Nursing homes and assisted living facilities have contended the 60-day timeframe is unrealistic, with cost estimates upward of $350,000 to install a generator large enough to provide air conditioning for a 120-bed nursing home.

Industry groups LeadingAge Florida, the Florida Assisted Living Association and Florida Argentum have challenged the Sept. 16 rules in the state Division of Administrative Hearings. An administrative law judge has scheduled a two-day hearing on the challenge, with Thursday the first day of testimony.

In addition to challenging the emergency-power rules in the Division of Administrative Hearings, the groups also launched challenges in a state appellate court.

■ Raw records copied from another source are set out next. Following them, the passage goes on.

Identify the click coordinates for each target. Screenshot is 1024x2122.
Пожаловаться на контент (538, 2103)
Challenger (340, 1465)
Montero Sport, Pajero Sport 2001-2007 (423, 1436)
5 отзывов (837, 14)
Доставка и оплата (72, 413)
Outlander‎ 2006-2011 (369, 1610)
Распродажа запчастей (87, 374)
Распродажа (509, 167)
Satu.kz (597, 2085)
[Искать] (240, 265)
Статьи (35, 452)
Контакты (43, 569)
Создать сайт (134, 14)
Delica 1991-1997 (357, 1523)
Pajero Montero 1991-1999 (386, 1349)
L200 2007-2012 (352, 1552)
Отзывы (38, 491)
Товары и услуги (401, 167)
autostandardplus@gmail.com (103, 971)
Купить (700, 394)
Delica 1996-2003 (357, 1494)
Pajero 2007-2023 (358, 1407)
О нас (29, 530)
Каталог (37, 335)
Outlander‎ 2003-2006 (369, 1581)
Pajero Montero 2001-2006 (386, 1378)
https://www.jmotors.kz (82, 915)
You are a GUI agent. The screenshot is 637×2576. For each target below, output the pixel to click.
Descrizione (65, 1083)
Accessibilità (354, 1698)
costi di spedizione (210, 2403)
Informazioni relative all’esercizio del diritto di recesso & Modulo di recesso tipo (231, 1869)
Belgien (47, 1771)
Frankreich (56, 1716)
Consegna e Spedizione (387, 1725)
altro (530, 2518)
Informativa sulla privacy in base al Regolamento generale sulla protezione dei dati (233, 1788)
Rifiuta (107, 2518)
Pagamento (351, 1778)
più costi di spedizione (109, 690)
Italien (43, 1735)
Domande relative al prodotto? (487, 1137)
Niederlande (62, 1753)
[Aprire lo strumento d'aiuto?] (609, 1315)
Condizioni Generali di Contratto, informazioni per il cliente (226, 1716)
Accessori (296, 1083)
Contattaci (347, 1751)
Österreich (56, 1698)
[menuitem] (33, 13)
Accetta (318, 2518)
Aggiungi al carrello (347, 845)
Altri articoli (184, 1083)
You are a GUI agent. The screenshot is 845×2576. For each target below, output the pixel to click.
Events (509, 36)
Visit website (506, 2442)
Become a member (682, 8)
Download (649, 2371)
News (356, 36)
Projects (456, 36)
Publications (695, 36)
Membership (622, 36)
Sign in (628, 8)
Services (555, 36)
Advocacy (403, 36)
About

Scott this week also directed the Agency for Health Care Administration and the Department of Elder Affairs to implement the backup-power requirements through the traditional rulemaking process, which allows for public meetings to discuss the plan as well as an appeal process. The governor also has called on the Legislature to put a generator requirement in state law.

Scott issued the emergency rules following the deaths last month of eight residents at The Rehabilitation Center at Hollywood Hills in Broward County. Hurricane Irma knocked out a transformer at the Hollywood-based nursing home Sept. 10. The sweltering building was evacuated Sept. 13, the same day eight residents died. Six evacuees from the home have subsequently died.

The Agency for Health Care Administration swiftly filed a moratorium to prevent new admissions at the facility, suspended its license and moved to eliminate the nursing home from the Medicaid program.

The Rehabilitation Center at Hollywood Hills is challenging those actions in a lawsuit pending in Leon County circuit court.